Students who completed their A-levels this year, faced uncertainty about their grades, with over 40 percent of students seeing their grades revised.
The revision caused controversy across the UK, with teachers and students protesting the results of the exam and the government being put to task to explain how an algorithm could determine what a student should get in class.
Revision of A-levels criteria
However, this week there seemed to be a relief after the government and exam regulators indicated that they had done away with the system and the students would be receiving the grades that their teachers had granted them.
Although this was supposed to offer a reprieve to those students who had been affected by the revisions, it also created a huge problem for students who had seen their university places rescinded. The question was whether the opportunities they had been accorded with their previous grades would still count.

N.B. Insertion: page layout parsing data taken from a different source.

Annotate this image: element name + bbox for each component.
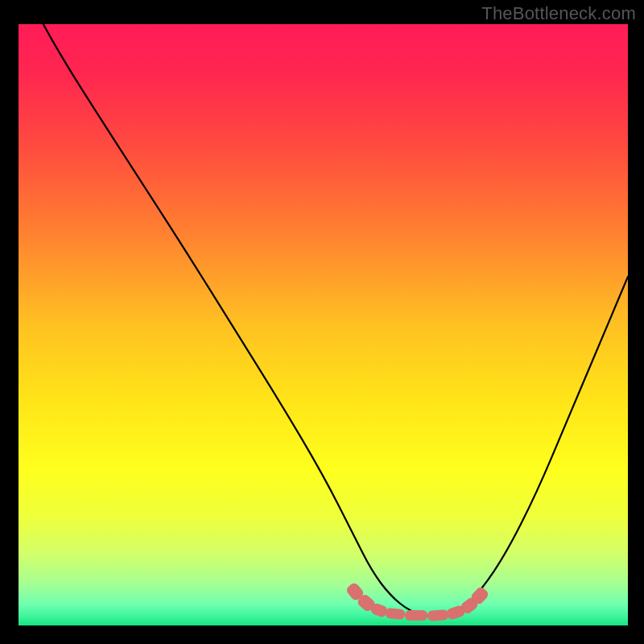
plot-area [19, 24, 628, 625]
attribution-text: TheBottleneck.com [481, 3, 636, 24]
bottleneck-marker-segment [385, 608, 405, 620]
bottleneck-curve [19, 24, 628, 625]
chart-frame: TheBottleneck.com [0, 0, 644, 644]
bottleneck-marker-segment [405, 610, 427, 621]
bottleneck-marker-segment [427, 609, 449, 621]
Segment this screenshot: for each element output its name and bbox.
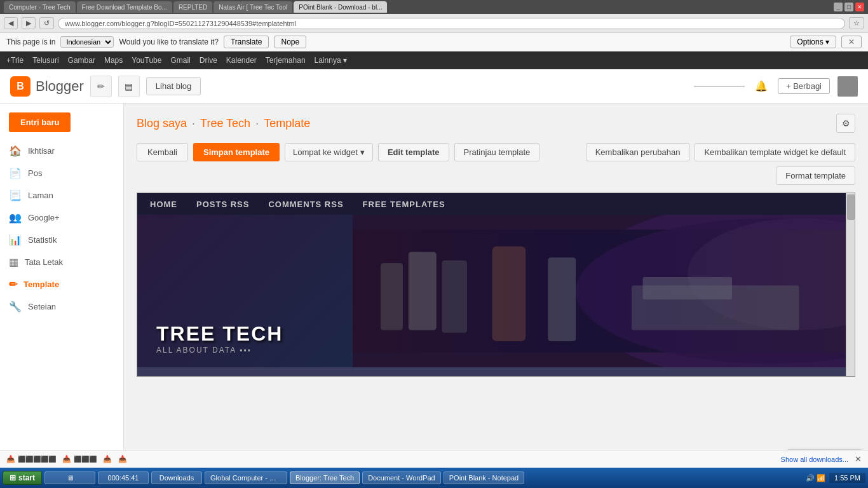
- back-nav-button[interactable]: ◀: [4, 17, 18, 29]
- close-button[interactable]: ✕: [855, 3, 864, 11]
- revert-widget-button[interactable]: Kembalikan template widget ke default: [695, 143, 855, 161]
- content-area: Blog saya · Tree Tech · Template ⚙ Kemba…: [124, 104, 868, 468]
- browser-titlebar: Computer - Tree Tech Free Download Templ…: [0, 0, 868, 14]
- pos-icon: 📄: [9, 167, 22, 179]
- preview-template-button[interactable]: Pratinjau template: [454, 143, 540, 161]
- jump-widget-button[interactable]: Lompat ke widget ▾: [285, 143, 373, 161]
- bookmark-button[interactable]: ☆: [849, 17, 864, 29]
- preview-scrollbar[interactable]: [846, 193, 855, 376]
- gbar-terjemahan[interactable]: Terjemahan: [266, 56, 306, 65]
- bell-icon[interactable]: 🔔: [752, 78, 770, 95]
- address-bar: ◀ ▶ ↺ www.blogger.com/blogger.g?blogID=5…: [0, 14, 868, 33]
- download-icon-3: 📥: [103, 455, 112, 463]
- gbar-lainnya[interactable]: Lainnya ▾: [315, 56, 347, 65]
- edit-template-button[interactable]: Edit template: [378, 143, 449, 161]
- language-select[interactable]: Indonesian: [60, 36, 114, 48]
- save-template-button[interactable]: Simpan template: [193, 143, 280, 161]
- address-text: www.blogger.com/blogger.g?blogID=5502112…: [65, 20, 296, 27]
- nope-button[interactable]: Nope: [274, 36, 306, 48]
- blogger-logo: B Blogger: [10, 76, 84, 97]
- breadcrumb-page: Tree Tech: [200, 117, 250, 130]
- gbar-maps[interactable]: Maps: [104, 56, 123, 65]
- sidebar-item-seteian[interactable]: 🔧 Seteian: [0, 295, 123, 318]
- translate-options-button[interactable]: Options ▾: [790, 36, 836, 48]
- preview-nav-home[interactable]: HOME: [150, 200, 177, 209]
- address-input[interactable]: www.blogger.com/blogger.g?blogID=5502112…: [58, 18, 845, 29]
- sidebar-item-ikhtisar[interactable]: 🏠 Ikhtisar: [0, 140, 123, 162]
- sidebar-label-template: Template: [24, 280, 59, 289]
- translate-question: Would you like to translate it?: [119, 37, 219, 46]
- sidebar-item-tataletak[interactable]: ▦ Tata Letak: [0, 251, 123, 273]
- translate-close-button[interactable]: ✕: [841, 36, 862, 48]
- lihat-blog-button[interactable]: Lihat blog: [146, 77, 201, 95]
- home-icon: 🏠: [9, 145, 22, 157]
- breadcrumb-blog[interactable]: Blog saya: [137, 117, 187, 130]
- browser-tab-2[interactable]: Free Download Template Bo...: [77, 1, 172, 13]
- forward-nav-button[interactable]: ▶: [22, 17, 36, 29]
- sidebar-label-ikhtisar: Ikhtisar: [28, 146, 55, 156]
- breadcrumb-separator: ·: [192, 117, 195, 130]
- preview-nav: HOME POSTS RSS COMMENTS RSS FREE TEMPLAT…: [137, 193, 855, 215]
- toolbar-right: Kembalikan perubahan Kembalikan template…: [586, 143, 855, 161]
- browser-tab-3[interactable]: REPLTED: [173, 1, 212, 13]
- sidebar: Entri baru 🏠 Ikhtisar 📄 Pos 📃 Laman 👥 Go…: [0, 104, 124, 468]
- sidebar-item-laman[interactable]: 📃 Laman: [0, 184, 123, 207]
- download-icon-2: 📥: [62, 455, 71, 463]
- gbar-telusuri[interactable]: Telusuri: [32, 56, 58, 65]
- preview-nav-comments-rss[interactable]: COMMENTS RSS: [268, 200, 343, 209]
- breadcrumb: Blog saya · Tree Tech · Template ⚙: [137, 114, 855, 133]
- edit-icon-button[interactable]: ✏: [90, 76, 112, 97]
- scrollbar-thumb[interactable]: [847, 194, 855, 220]
- statistik-icon: 📊: [9, 234, 22, 246]
- download-icon-4: 📥: [118, 455, 127, 463]
- download-label-2: ⬛⬛⬛: [74, 456, 97, 463]
- settings-icon-button[interactable]: ⚙: [836, 114, 855, 133]
- gbar-kalender[interactable]: Kalender: [226, 56, 257, 65]
- gbar-trie[interactable]: +Trie: [6, 56, 24, 65]
- seteian-icon: 🔧: [9, 301, 22, 313]
- show-all-downloads-link[interactable]: Show all downloads...: [781, 456, 848, 463]
- gbar-youtube[interactable]: YouTube: [132, 56, 161, 65]
- view-icon-button[interactable]: ▤: [118, 76, 140, 97]
- sidebar-item-template[interactable]: ✏ Template: [0, 273, 123, 295]
- new-post-button[interactable]: Entri baru: [9, 112, 71, 132]
- revert-button[interactable]: Kembalikan perubahan: [586, 143, 690, 161]
- download-item-4: 📥: [118, 455, 127, 463]
- main-layout: Entri baru 🏠 Ikhtisar 📄 Pos 📃 Laman 👥 Go…: [0, 104, 868, 468]
- gbar-gambar[interactable]: Gambar: [68, 56, 95, 65]
- download-icon-1: 📥: [6, 455, 15, 463]
- maximize-button[interactable]: □: [844, 3, 853, 11]
- blogger-logo-text: Blogger: [36, 78, 84, 95]
- template-toolbar: Kembali Simpan template Lompat ke widget…: [137, 143, 855, 185]
- browser-tab-5[interactable]: POint Blank - Download - bl...: [294, 1, 387, 13]
- preview-nav-free-templates[interactable]: FREE TEMPLATES: [363, 200, 445, 209]
- preview-blog-title: TREE TECH: [156, 322, 836, 346]
- gbar-drive[interactable]: Drive: [200, 56, 217, 65]
- translate-label: This page is in: [6, 37, 55, 46]
- sidebar-item-pos[interactable]: 📄 Pos: [0, 162, 123, 184]
- sidebar-label-seteian: Seteian: [28, 302, 56, 311]
- breadcrumb-sub-separator: ·: [255, 117, 259, 130]
- browser-tab-1[interactable]: Computer - Tree Tech: [4, 1, 76, 13]
- tataletak-icon: ▦: [9, 256, 18, 268]
- blogger-logo-icon: B: [10, 76, 31, 97]
- gbar-gmail[interactable]: Gmail: [170, 56, 190, 65]
- browser-tab-4[interactable]: Natas Air [ Tree Tec Tool: [214, 1, 292, 13]
- sidebar-item-statistik[interactable]: 📊 Statistik: [0, 229, 123, 251]
- preview-nav-posts-rss[interactable]: POSTS RSS: [196, 200, 249, 209]
- format-template-button[interactable]: Format template: [776, 166, 855, 185]
- downloads-bar-close[interactable]: ✕: [855, 454, 862, 464]
- translate-button[interactable]: Translate: [224, 36, 269, 48]
- sidebar-label-laman: Laman: [28, 191, 53, 200]
- reload-button[interactable]: ↺: [39, 17, 54, 29]
- chevron-down-icon: ▾: [360, 147, 365, 157]
- minimize-button[interactable]: _: [834, 3, 843, 11]
- back-button[interactable]: Kembali: [137, 143, 188, 161]
- sidebar-label-tataletak: Tata Letak: [25, 257, 63, 267]
- preview-blog-header: TREE TECH ALL ABOUT DATA ▪▪▪: [137, 215, 855, 367]
- window-controls: _ □ ✕: [834, 3, 864, 11]
- browser-tabs: Computer - Tree Tech Free Download Templ…: [4, 1, 831, 13]
- share-button[interactable]: + Berbagi: [778, 78, 830, 94]
- sidebar-item-googleplus[interactable]: 👥 Google+: [0, 207, 123, 229]
- taskbar: ⊞ start 🖥 000:45:41 Downloads Global Com…: [0, 468, 868, 468]
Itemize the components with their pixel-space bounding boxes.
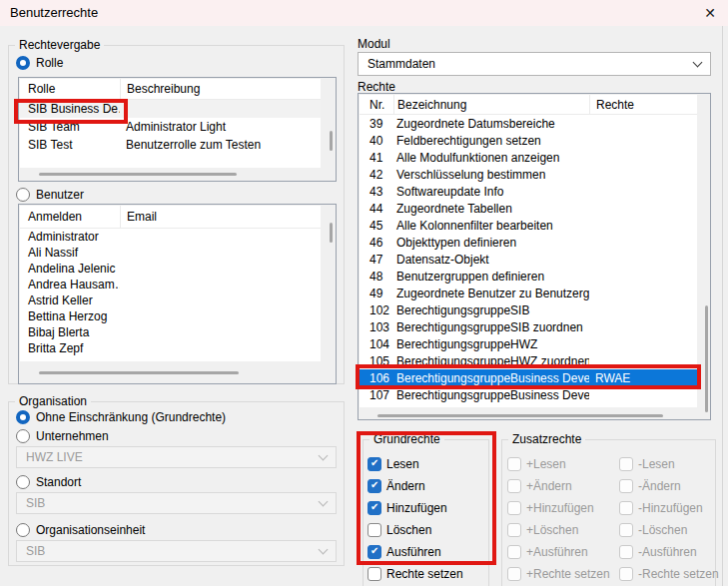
- checkbox-icon: [507, 545, 521, 559]
- cell-nr: 105: [360, 354, 393, 368]
- standort-dropdown-value: SIB: [26, 496, 45, 510]
- table-row[interactable]: 107 BerechtigungsgruppeBusiness Devel…: [360, 386, 697, 403]
- table-row[interactable]: Ali Nassif: [20, 245, 321, 261]
- checkbox-row[interactable]: Lesen: [367, 456, 463, 471]
- group-grundrechte: Grundrechte Lesen Ändern Hinzufügen Lösc…: [363, 439, 489, 586]
- rechte-table-content: Nr. Bezeichnung Rechte 39 Zugeordnete Da…: [360, 95, 697, 407]
- radio-icon: [16, 429, 30, 443]
- table-row[interactable]: Britta Zepf: [20, 340, 321, 356]
- checkbox-icon: [619, 523, 633, 537]
- table-row[interactable]: 46 Objekttypen definieren: [360, 234, 697, 251]
- cell-nr: 46: [360, 236, 393, 250]
- table-row[interactable]: 104 BerechtigungsgruppeHWZ: [360, 335, 697, 352]
- cell-anmelden: Astrid Keller: [20, 293, 120, 307]
- vertical-scrollbar-thumb[interactable]: [330, 223, 333, 243]
- cell-anmelden: Andelina Jelenic: [20, 262, 120, 276]
- horizontal-scrollbar-thumb[interactable]: [39, 173, 237, 176]
- standort-dropdown: SIB: [16, 492, 337, 514]
- table-row[interactable]: 45 Alle Kolonnenfilter bearbeiten: [360, 217, 697, 234]
- rechte-label: Rechte: [358, 80, 395, 94]
- table-row[interactable]: Administrator: [20, 229, 321, 245]
- checkbox-icon: [507, 501, 521, 515]
- cell-beschreibung: Administrator Light: [120, 120, 321, 134]
- column-header[interactable]: Rechte: [589, 95, 697, 114]
- horizontal-scrollbar-thumb[interactable]: [377, 414, 663, 417]
- checkbox-row[interactable]: Ändern: [367, 478, 463, 493]
- column-header[interactable]: Bezeichnung: [393, 95, 589, 114]
- checkbox-row: +Rechte setzen: [507, 566, 610, 581]
- radio-standort-label: Standort: [36, 475, 81, 489]
- cell-bezeichnung: Benutzergruppen definieren: [393, 270, 589, 284]
- radio-ohne-einschraenkung[interactable]: Ohne Einschränkung (Grundrechte): [16, 409, 226, 424]
- checkbox-label: +Ändern: [526, 479, 572, 493]
- table-row[interactable]: 106 BerechtigungsgruppeBusiness Devel… R…: [360, 369, 697, 386]
- checkbox-row[interactable]: Hinzufügen: [367, 500, 463, 515]
- column-header[interactable]: Rolle: [20, 82, 120, 96]
- rechte-table-header: Nr. Bezeichnung Rechte: [360, 95, 697, 115]
- column-header[interactable]: Email: [120, 206, 321, 228]
- cell-nr: 42: [360, 168, 393, 182]
- radio-unternehmen[interactable]: Unternehmen: [16, 428, 109, 443]
- checkbox-row[interactable]: Löschen: [367, 522, 463, 537]
- column-header[interactable]: Anmelden: [20, 210, 120, 224]
- table-row[interactable]: Andrea Hausam…: [20, 277, 321, 293]
- table-row[interactable]: Astrid Keller: [20, 293, 321, 308]
- checkbox-row: -Rechte setzen: [619, 566, 719, 581]
- close-icon[interactable]: ✕: [700, 3, 720, 23]
- table-row[interactable]: 105 BerechtigungsgruppeHWZ zuordnen: [360, 352, 697, 369]
- checkbox-label: -Hinzufügen: [638, 501, 703, 515]
- table-row[interactable]: 39 Zugeordnete Datumsbereiche: [360, 115, 697, 132]
- checkbox-label: +Hinzufügen: [526, 501, 594, 515]
- checkbox-label: Ausführen: [386, 545, 441, 559]
- roles-table-header: Rolle Beschreibung: [20, 79, 321, 100]
- radio-rolle[interactable]: Rolle: [16, 55, 63, 70]
- radio-benutzer[interactable]: Benutzer: [16, 187, 84, 202]
- radio-organisationseinheit[interactable]: Organisationseinheit: [16, 522, 145, 537]
- unternehmen-dropdown: HWZ LIVE: [16, 446, 337, 468]
- table-row[interactable]: 41 Alle Modulfunktionen anzeigen: [360, 149, 697, 166]
- column-header[interactable]: Nr.: [360, 98, 393, 112]
- cell-anmelden: Andrea Hausam…: [20, 278, 120, 292]
- cell-bezeichnung: BerechtigungsgruppeHWZ zuordnen: [393, 354, 589, 368]
- radio-icon: [16, 475, 30, 489]
- checkbox-label: -Löschen: [638, 523, 687, 537]
- checkbox-row: +Hinzufügen: [507, 500, 610, 515]
- modul-dropdown[interactable]: Stammdaten: [358, 52, 711, 76]
- table-row[interactable]: SIB Team Administrator Light: [20, 118, 321, 136]
- column-header[interactable]: Beschreibung: [120, 79, 321, 99]
- table-row[interactable]: 102 BerechtigungsgruppeSIB: [360, 301, 697, 318]
- vertical-scrollbar-thumb[interactable]: [330, 131, 333, 151]
- vertical-scrollbar-thumb[interactable]: [705, 305, 708, 412]
- table-row[interactable]: SIB Business De…: [20, 100, 321, 118]
- cell-nr: 43: [360, 185, 393, 199]
- modul-label: Modul: [358, 37, 390, 51]
- checkbox-row[interactable]: Rechte setzen: [367, 566, 463, 581]
- table-row[interactable]: 44 Zugeordnete Tabellen: [360, 200, 697, 217]
- users-table-content: Anmelden Email Administrator Ali Nassif …: [20, 206, 321, 361]
- cell-nr: 48: [360, 270, 393, 284]
- cell-bezeichnung: BerechtigungsgruppeBusiness Devel…: [393, 371, 589, 385]
- checkbox-row[interactable]: Ausführen: [367, 544, 463, 559]
- table-row[interactable]: SIB Test Benutzerrolle zum Testen: [20, 136, 321, 154]
- table-row[interactable]: 48 Benutzergruppen definieren: [360, 268, 697, 285]
- checkbox-icon: [507, 523, 521, 537]
- checkbox-icon: [367, 479, 381, 493]
- table-row[interactable]: Bibaj Blerta: [20, 324, 321, 340]
- checkbox-icon: [507, 479, 521, 493]
- table-row[interactable]: 47 Datensatz-Objekt: [360, 251, 697, 268]
- table-row[interactable]: 40 Feldberechtigungen setzen: [360, 132, 697, 149]
- radio-icon: [16, 56, 30, 70]
- cell-bezeichnung: Alle Modulfunktionen anzeigen: [393, 151, 589, 165]
- dialog-title: Benutzerrechte: [10, 0, 98, 26]
- table-row[interactable]: Andelina Jelenic: [20, 261, 321, 277]
- horizontal-scrollbar-thumb[interactable]: [39, 371, 239, 374]
- checkbox-label: -Rechte setzen: [638, 567, 719, 581]
- table-row[interactable]: 42 Verschlüsselung bestimmen: [360, 166, 697, 183]
- table-row[interactable]: 43 Softwareupdate Info: [360, 183, 697, 200]
- radio-standort[interactable]: Standort: [16, 474, 81, 489]
- table-row[interactable]: Bettina Herzog: [20, 308, 321, 324]
- table-row[interactable]: 49 Zugeordnete Benutzer zu Benutzerg…: [360, 285, 697, 301]
- table-row[interactable]: 103 BerechtigungsgruppeSIB zuordnen: [360, 318, 697, 335]
- window-right-edge: [722, 26, 723, 586]
- checkbox-row: +Lesen: [507, 456, 610, 471]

Joy and frustration for students
Some students such as Leah Glenday were still able to get to their preferred applied schools. According to the Guardian, Leah said that she had been called to study at Girton College, Cambridge, thus becoming the first student in her school to be admitted to Cambridge University. She also could not believe what she had read, and expressed joy about the acceptance to the university.
However, other students such as Nina Bunting-Mitcham, who had scored DDD under the ditched algorithmic produced results, said her grades had been reversed back and she had been invited to study veterinary medicine. However, it remained unclear when she would be expected to report to school. She admitted that the week had been a bag of mixed emotions from frustrations with the A-levels results to reprieve of being invited to a school.
Schools such as the University of Oxford have already indicated that students who had repealed will have to defer for at least one academic year. In a statement, they had indicated that it was for safety reasons that they were undertaking such measures, but students would still get their places, although late.